Angels In Stone
You look in early in the morning. She is still sleeping,
curled under the quilt, her dark hair spilling out.
You let her sleep and warm up the truck.
It is one lonely degree. Still and sunny.
You load up the week’s garbage,
pristine white bags that crinkle in the cold.
Cardboard boxes. A few odd things that defy category
and drive to your favorite diner.
Two days later and there is still snow on the road
in front of your house. You drive slowly,
savoring the effects of a true winter,
feet of snow in the fields, and on the road,
walls of the stuff.
Here and there a home not yet dug out.
Smoke pouring from their chimney.
Lights in their window, break the early light.
That light is strange, a the texture of fog,
softening the ridgelines and wide expanses
of fields, the lines of corn lost.
You have left your camera
and at first you are angry at yourself.
There is too much beauty to keep to yourself.
The fields shine in the sun, glisten in the strange light.
somehow larger, longer, and perfect.
Not a mark, a wrinkle, a footstep mars the surface,
even now, two days later. Driving slowly,
you come to see the lack of camera
as a blessing. You are allowed to simply
be.
Your favorite diner is closed. Four feet of plowed
snow blocks the entry way. It is dark inside
and so you are driving again, past the perfect fields,
remembering the past few days, the emptiness,
the difficulty writing.
You remember the old poet in his hotel room,
sharing a breakfast of bourbon and bagles,
you, whiny and young, moaning about the block,
the deadness of your words. What to do, you asked him.
What to do?
“Write. Write anyway. Write badly.
Write after sex. After a two day drunk,
Write when the news breaks your heart,
when you are angry.
Especially when you are angry.
Write what you see. The change. The loss.
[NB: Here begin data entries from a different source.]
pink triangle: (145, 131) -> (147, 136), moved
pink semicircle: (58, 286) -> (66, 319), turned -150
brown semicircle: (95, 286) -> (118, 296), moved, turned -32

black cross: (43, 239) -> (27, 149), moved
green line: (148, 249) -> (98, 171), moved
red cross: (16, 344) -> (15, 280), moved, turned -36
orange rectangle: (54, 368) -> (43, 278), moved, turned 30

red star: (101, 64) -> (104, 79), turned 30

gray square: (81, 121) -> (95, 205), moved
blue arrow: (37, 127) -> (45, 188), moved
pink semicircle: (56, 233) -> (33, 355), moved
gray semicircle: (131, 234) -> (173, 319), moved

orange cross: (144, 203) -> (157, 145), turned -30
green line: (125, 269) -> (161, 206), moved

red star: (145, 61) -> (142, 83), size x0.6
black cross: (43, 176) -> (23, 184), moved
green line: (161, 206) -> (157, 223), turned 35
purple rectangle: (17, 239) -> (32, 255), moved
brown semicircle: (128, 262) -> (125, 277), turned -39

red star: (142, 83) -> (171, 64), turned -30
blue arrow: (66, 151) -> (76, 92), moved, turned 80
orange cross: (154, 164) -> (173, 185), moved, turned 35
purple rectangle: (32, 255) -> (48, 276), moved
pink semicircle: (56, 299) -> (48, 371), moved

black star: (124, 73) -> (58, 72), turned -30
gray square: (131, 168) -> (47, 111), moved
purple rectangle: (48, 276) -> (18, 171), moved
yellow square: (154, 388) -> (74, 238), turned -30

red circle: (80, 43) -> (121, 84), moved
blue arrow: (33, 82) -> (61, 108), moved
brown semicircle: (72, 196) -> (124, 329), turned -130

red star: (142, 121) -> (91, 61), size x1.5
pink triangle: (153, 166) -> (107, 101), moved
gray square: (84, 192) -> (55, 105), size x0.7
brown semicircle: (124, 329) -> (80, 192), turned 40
These things will pass and all that will remain
are your words to remind anyone
you lived.”
You get to your second choice diner.
They set you in the corner with coffee.
They know you here. You won’t be leaving any time soon.
And you write. Not feeling it, you write,
like a sculptor, you write, chipping away
at your ennui. There is an angel in there,
and you are going to release it.
Right after you dump the garbage.
About this poem
The latest of “The Old Poet” poems, based on my first poet mentor, Robert Hazel. I’ve had trouble writing the past couple of days, and when that happens, I just write what is, and eventually, my brain remembers how to write poems.
The mangling of the angel and releasing is a bad paraphrase of something Michelangelo was supposed to have said when he bought his first block of marble. It is one of my favorite quotes. I mangle it often.
The picture is from a snow a couple of years ago. The porch has collapsed now. But that’s another poem.
Tom
Special trips to special places, you need to go twice. First without camera, second time with.